To further evaluate the detection performance of our method, we adjusted the classification threshold of the detection model and plotted the precision–recall curve as shown in Figure 8, Figure 9 and Figure 10. We believe that in practical application scenarios, it is challenging to calculate the false alarm rate because we have difficulty determining the exact number of “negative samples”. We can only know how many targets the detection algorithm currently detects and then confirm how many are true targets and how many are false targets. Therefore, we believe that compared to other methods, the precision–recall curve is a more suitable evaluation metric for assessing the performance of radar target-detection algorithms.
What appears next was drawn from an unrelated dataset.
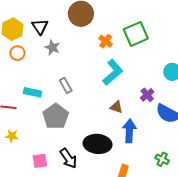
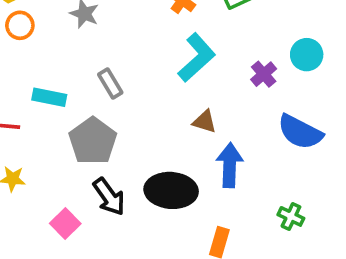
purple cross: (147, 95) -> (264, 74), moved
black arrow: (68, 158) -> (109, 197), moved
pink square: (40, 161) -> (65, 224), turned -35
According to the curves in Figure 8, Figure 9 and Figure 10, our method demonstrates significant advantages. It achieves the best performance in all three subsets. In subset D2, when the recall reaches 90%, our method achieves a precision rate of 89.05%, compared to only 63.76% for DBL, which is 25.29% lower than our method. The precision rates of the two CFAR algorithms are only around 20%. Additionally, in subsets D1 and D3, our method also achieves satisfactory detection performance with precision rates of 83.14% and 99.13%, respectively, when a recall rate of 90% is required. These results indicate that our method excels in both recall and precision, outperforming other methods. It provides a reliable solution for target-detection tasks. At the same time, we plotted the ROC curves of detection accuracy for different algorithms under various false alarm rates, as shown in Figure 11. It is evident from the figure that while the DBL algorithm performs well, there is still a notable gap compared to our proposed method. The proposed algorithm consistently outperforms the comparison algorithms even under different false alarm rates.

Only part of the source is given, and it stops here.